Blogger Rich Harris over at 47 Project is the latest to proclaim ain’t no party like a Scranton party there’s no such thing as a social media experts, with his post “Social Media Expert? You Have Lots to Learn, Grasshopper.

Now that title may at first glance appear somewhat pretentious but even being someone who manages social media for a large company like myself, I have a hard time proclaiming guru or expert status.

Here’s the thing. You can’t be an expert at something that first of all has really only started culminating the last couple years, and second, changes almost every week. You can call yourself a social media ninja, bad ass, maestro, whatever the hell you wanna call it….but there’s a 96.87% chance you are no guru or expert.

… said the guy who calls himself Musician, Artist, Photographer, Web Ninja, Sarcastic Jerk.

(Personally, I don’t think anyone should call themselves a ninja unless they can hide in the darkness and kill people with their thumb, but that’s just me.)

I don’t take issue with Harris’ idea that “just because you have a Twitter account and you know how to use it, doesn’t make you a social media marketer.”

We see that a lot in our business. We’re ghost bloggers. We write blogs, and that’s all we do. We’re professional writers and communicators who understand how to a) turn a phrase, b) do it so the search engines find us, and c) it’s still pleasing to readers.

But there are plenty of people who barely passed high school English schlepping themselves on GetAFreelancer.com (I won’t even link to that place), calling themselves blog writers, offering to write blog posts for $2 apiece. That’s not writing, that’s typing.

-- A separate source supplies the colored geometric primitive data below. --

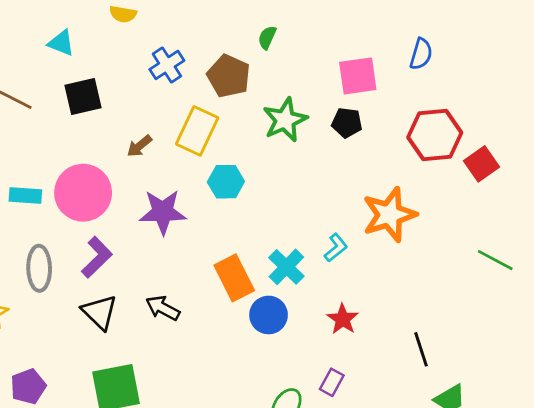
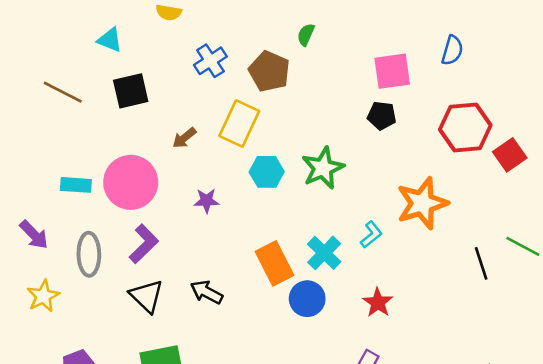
green star: (285, 120) -> (323, 168), moved
purple star: (163, 212) -> (207, 201), size x0.6
black line: (421, 349) -> (481, 263), moved

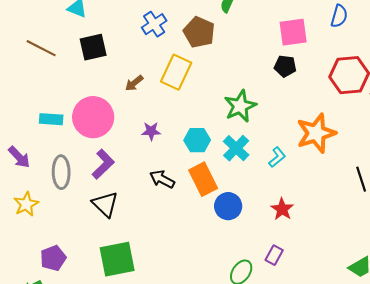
cyan hexagon: (267, 172) -> (197, 140), moved
cyan cross: (324, 253) -> (236, 148), moved
black arrow: (207, 292) -> (162, 179), moved

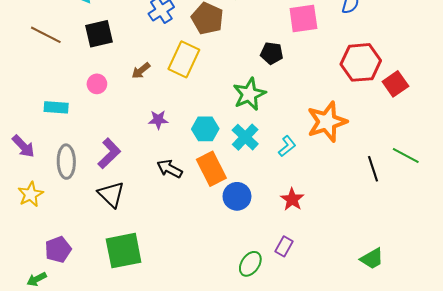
black pentagon: (285, 66) -> (272, 53), moved
pink circle: (93, 117) -> (97, 84), moved, size x0.5

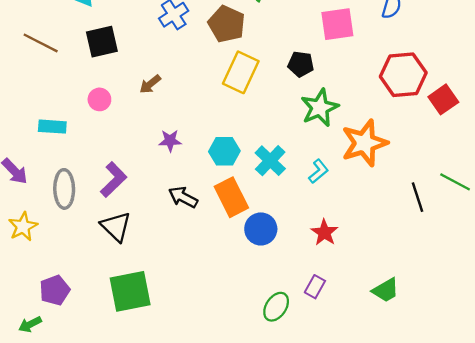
yellow rectangle: (184, 59) -> (241, 72), moved
green star: (249, 94) -> (320, 108), moved
green trapezoid: (372, 259) -> (386, 290), moved

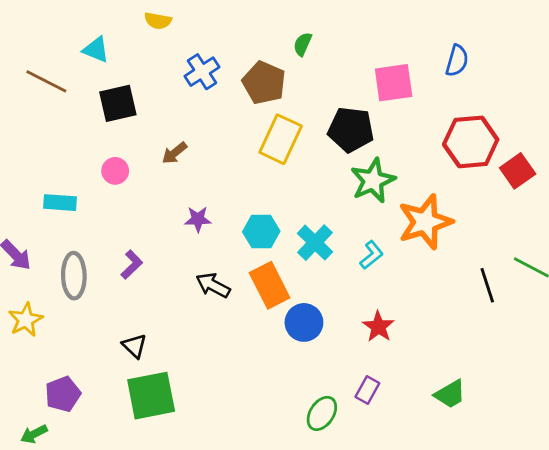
brown line: (41, 43) -> (46, 81), moved
black pentagon: (301, 64) -> (351, 130), size x1.5
purple L-shape: (114, 180) -> (132, 265), size x0.7
black triangle: (116, 227) -> (134, 346), moved, size x0.7

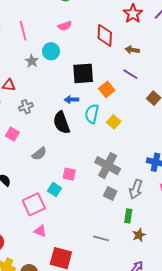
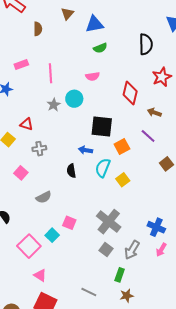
black semicircle: (62, 123) -> (71, 171), size x0.6
pink square: (34, 204) -> (29, 246), turned -30
pink triangle: (40, 231) -> (40, 275), moved

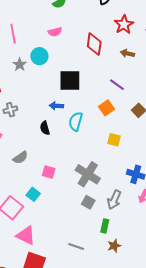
brown arrow: (154, 112) -> (127, 53), moved
orange square: (122, 146) -> (106, 108), moved
yellow square: (123, 180) -> (114, 140), moved, turned -32
pink square: (69, 223) -> (49, 172), moved
pink triangle: (40, 275) -> (26, 235), size x1.5

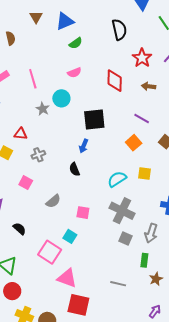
blue arrow: (56, 106) -> (84, 146), turned -64
cyan semicircle: (76, 121) -> (117, 179), moved, turned 48

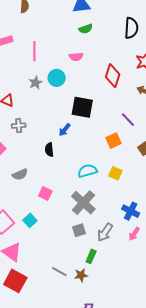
cyan square: (70, 236) -> (30, 220), moved
gray square: (126, 238) -> (79, 230), turned 32
brown star: (156, 279) -> (81, 275), moved

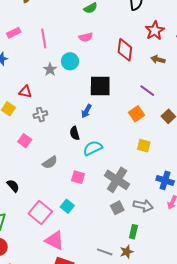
cyan semicircle: (87, 171) -> (93, 148), moved
gray arrow: (105, 232) -> (143, 206), turned -102

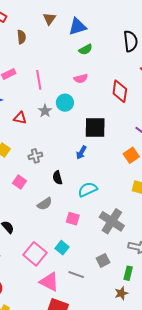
red triangle: (25, 92) -> (20, 118), moved
black semicircle: (75, 133) -> (57, 178), moved
gray square: (117, 208) -> (103, 260), moved
gray line: (105, 252) -> (76, 275), moved

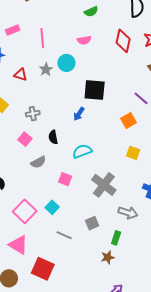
red diamond: (120, 91) -> (123, 41), moved
pink square: (19, 182) -> (25, 139), moved
pink triangle: (49, 282) -> (18, 245), moved

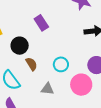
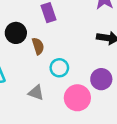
brown semicircle: (31, 64) -> (38, 46), moved

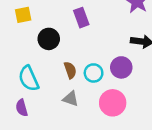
brown semicircle: (38, 46) -> (70, 70), moved
purple circle: (101, 79) -> (121, 67), moved

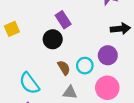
black circle: (49, 39) -> (53, 39), moved

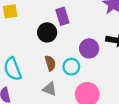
purple circle: (108, 55) -> (89, 48), moved

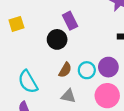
purple circle: (89, 48) -> (108, 67), moved
brown semicircle: (50, 63) -> (65, 70), turned 56

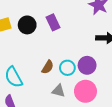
black circle: (57, 39) -> (27, 25), moved
gray triangle: (68, 96) -> (59, 91), moved

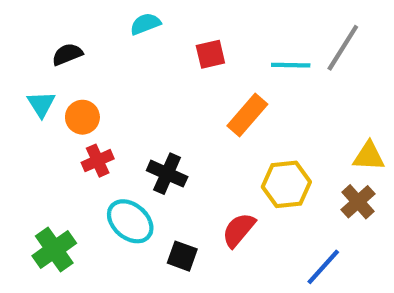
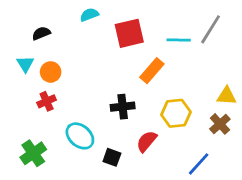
red square: (210, 54) -> (129, 33), size x1.6
red cross: (98, 161) -> (47, 101), moved
black cross: (167, 174) -> (123, 107), moved, turned -30

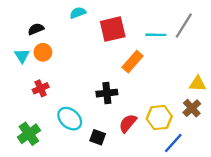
orange circle: (51, 72) -> (43, 52), moved
yellow hexagon: (176, 113) -> (159, 117), moved

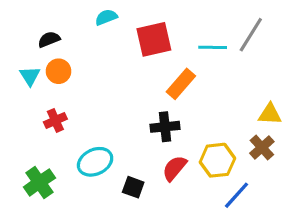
black cross: (107, 93) -> (165, 127), moved
cyan ellipse: (70, 119) -> (95, 162), turned -65

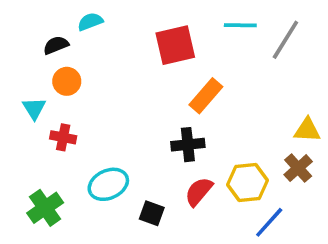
cyan semicircle: (106, 17) -> (90, 22), moved
cyan line: (213, 47) -> (240, 25), moved
cyan triangle: (30, 76) -> (34, 108), moved
red cross: (55, 120) -> (63, 137), turned 35

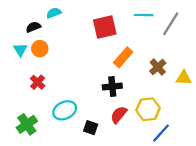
cyan triangle: (34, 108) -> (20, 50), moved
red cross: (63, 137) -> (38, 82), turned 32
brown cross: (298, 168) -> (158, 67), moved

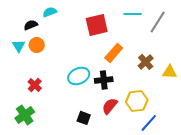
red cross: (38, 82) -> (35, 85), moved
cyan ellipse: (65, 110) -> (79, 76), moved

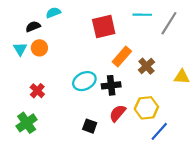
brown cross: (146, 62) -> (146, 66), moved

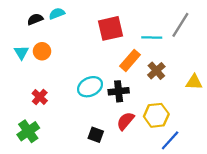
cyan line: (142, 15) -> (152, 38), moved
black semicircle: (33, 26) -> (35, 19), moved

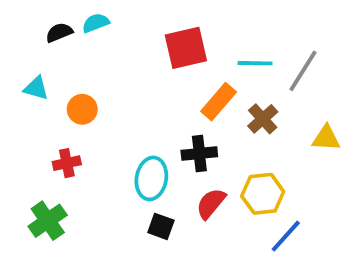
gray line: (180, 25) -> (303, 71), moved
orange circle: (42, 51) -> (82, 109), moved
cyan triangle: (21, 52) -> (36, 88), turned -42
cyan ellipse: (90, 87) -> (151, 178), moved, turned -55
red cross: (40, 97) -> (67, 163), turned 35

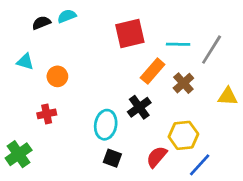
black cross: (199, 153) -> (139, 107), turned -30
red semicircle: (211, 203) -> (157, 157), moved
green cross: (48, 221) -> (19, 154), moved

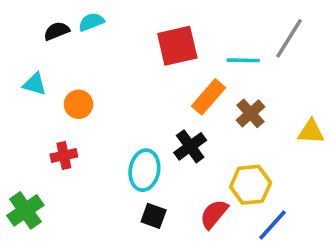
gray line: (212, 50) -> (289, 38), moved

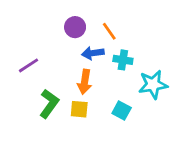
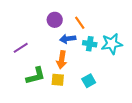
cyan star: (153, 85) -> (112, 44), moved
green L-shape: (49, 104) -> (36, 76), turned 40
cyan square: (122, 111) -> (89, 81), turned 32

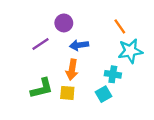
orange line: (80, 23) -> (120, 26), moved
cyan cross: (90, 44) -> (113, 74), moved
purple line: (21, 48) -> (40, 44), moved

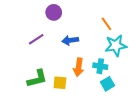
purple circle: (64, 23) -> (54, 12), moved
orange arrow: (72, 70) -> (79, 67), moved
cyan square: (103, 94) -> (107, 84), moved

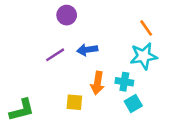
orange line: (106, 24) -> (146, 28), moved
purple line: (36, 39) -> (55, 55), moved
green L-shape: (37, 79) -> (22, 110), moved

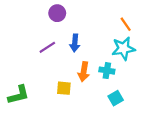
blue arrow: (87, 50) -> (75, 43), turned -77
cyan square: (133, 104) -> (116, 98), moved

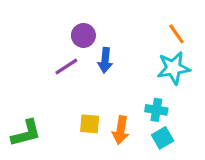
purple circle: (57, 13) -> (83, 35), moved
cyan cross: (107, 71) -> (156, 110), moved
orange arrow: (84, 72) -> (121, 130), moved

So I’m with Rich on this one: just because you can do it, doesn’t mean your good at it.

But as I said a few weeks ago, I’ve rejected this whole notion of “No Social Media Experts” as utter bullshit.

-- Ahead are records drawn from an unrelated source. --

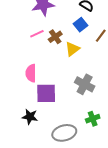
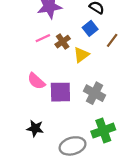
pink semicircle: (31, 73) -> (36, 81), turned -48
purple square: (46, 93) -> (60, 92), moved
green cross: (93, 119) -> (103, 131), size x1.5

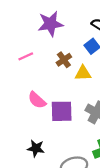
pink line: (43, 38) -> (26, 56), moved
yellow triangle: (81, 55) -> (83, 73), turned 35

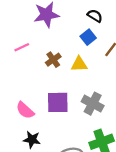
brown cross: (64, 60) -> (53, 60), moved
pink semicircle: (37, 100) -> (25, 110), moved

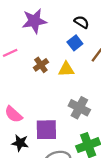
purple square: (58, 102) -> (46, 130), moved

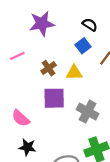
purple square: (46, 130) -> (54, 98), moved

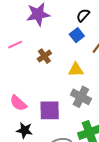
black semicircle: (90, 25) -> (83, 15), turned -80
yellow triangle: (74, 73) -> (76, 70), moved
purple square: (54, 98) -> (50, 110), moved

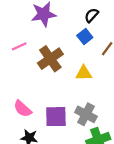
brown cross: (44, 56) -> (50, 59), size x1.6
gray cross: (81, 97) -> (86, 114), moved

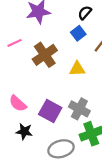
purple square: (56, 117) -> (50, 111), turned 30

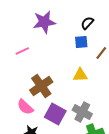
blue square: (78, 33) -> (81, 42), turned 32
brown cross: (45, 55) -> (41, 86), moved

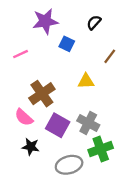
blue square: (81, 42) -> (67, 44), moved, turned 32

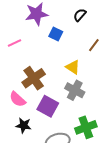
yellow triangle: (86, 81) -> (73, 67), turned 35
gray cross: (88, 123) -> (75, 90), moved

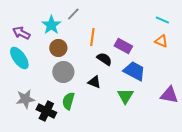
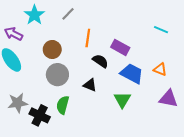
cyan line: (162, 20) -> (161, 30), moved
cyan star: (51, 25) -> (34, 15), moved
orange triangle: (161, 41) -> (160, 69), moved

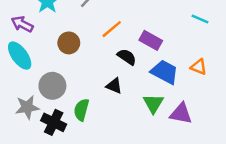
orange line: (88, 38) -> (112, 29), turned 42
gray circle: (57, 75) -> (52, 86), moved
purple triangle: (168, 99) -> (181, 114), moved

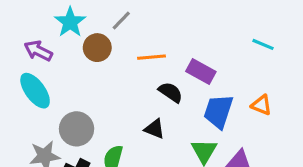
orange line: (112, 29) -> (151, 57), turned 35
brown circle: (69, 43) -> (97, 48), moved
blue trapezoid: (165, 72) -> (218, 111), turned -100

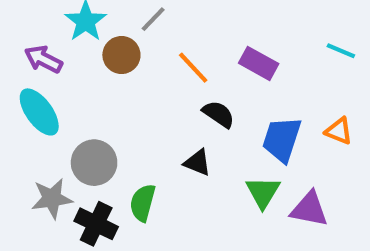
orange line: (151, 57) -> (193, 68), turned 52
purple rectangle: (201, 71) -> (259, 63), moved

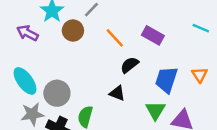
cyan ellipse: (39, 112) -> (25, 81), moved
black semicircle: (219, 114) -> (130, 65), turned -72
orange triangle: (339, 131) -> (200, 75), turned 35

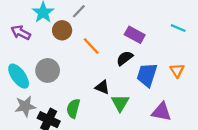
orange line: (115, 38) -> (91, 46), moved
black semicircle: (130, 65) -> (125, 58), moved
gray circle: (57, 93) -> (48, 70), moved
green triangle: (155, 110) -> (120, 103), moved

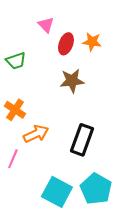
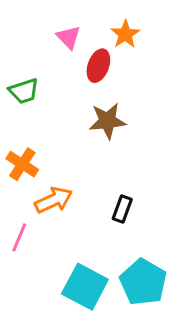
orange star: (92, 42) -> (125, 34), moved, turned 30
black rectangle: (82, 140) -> (122, 209), size x0.6

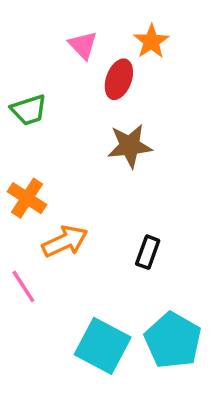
pink line: (19, 237) -> (23, 286), turned -56

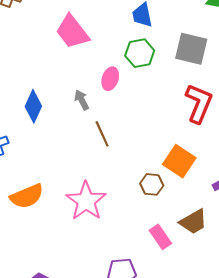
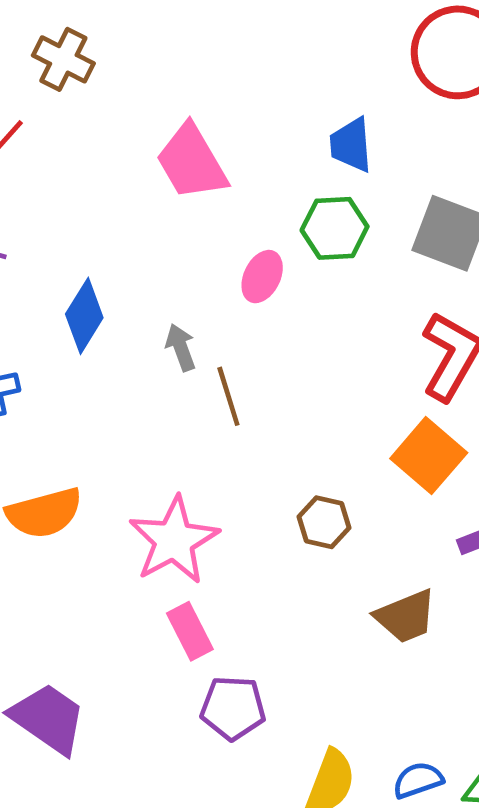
gray arrow: (82, 100) -> (181, 348), moved
orange square: (179, 161) -> (429, 456), moved
pink rectangle: (160, 237) -> (190, 631), moved

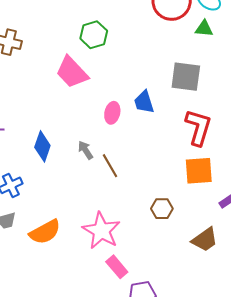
blue trapezoid: (351, 145) -> (144, 102), moved
green hexagon: (335, 228) -> (94, 35), moved
orange square: (429, 456) -> (199, 171), turned -32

The NSME argument usually goes something like this:

  1. Malcolm Gladwell says you have to do something for 10,000 hours to be an expert.
  2. Social media tools like Twitter are not 10,000 hours old.
  3. You can’t have used Twitter for 10,000 hours.
  4. Therefore, there are no social media experts.

However, the tools don’t make the expert. Sure, your job is easier if you have a more-than-passing understanding of the tools (and no, playing Oregon Trail or Pirate Clan on Facebook doesn’t count), but it doesn’t mean you can’t be an expert just because you’re on a brand new social network.

Social media experts do things like get paid a lot of money to speak at conferences (Chris Brogan), write widgets, plug-ins and blogging software-as-a-service (Doug Karr), or write books like Twitter Marketing for Dummies (Kyle Lacy). Experts are basically doing this for a living, making money with it, and can make bigger claims that 20,000 artificial followers on Twitter.

Harris actually agrees with me, which sort of makes me feel bad for the ninja crack, although he stops short of proclaiming himself a social media expert, even though he does social media for a large unnamed corporation.

To be a social media expert or guru, you need to understand all the tools, how they all work together and you need to have a passion for human beings and their behavior, good, bad and ugly. If you understand that stuff, have a vision, and are fascinated with human beings, you will be a social media jedi one day. I hope I get to be one too. :-)

Expertise in social media doesn’t rely on knowledge of the tools. Rather, it relies on two other things, communication and social psychology. In other words, the ability to create an effective message, and the understanding of how that message will affect/appeal to your chosen audience. If you can synthesize those two things, and use tools like Twitter, Facebook, LinkedIn, or the Nails For Males Yahoo discussion group to have your intended effect, you’re probably more of a social media expert than the guy who keeps sending DM after DM to tell you how to make money while you sleep.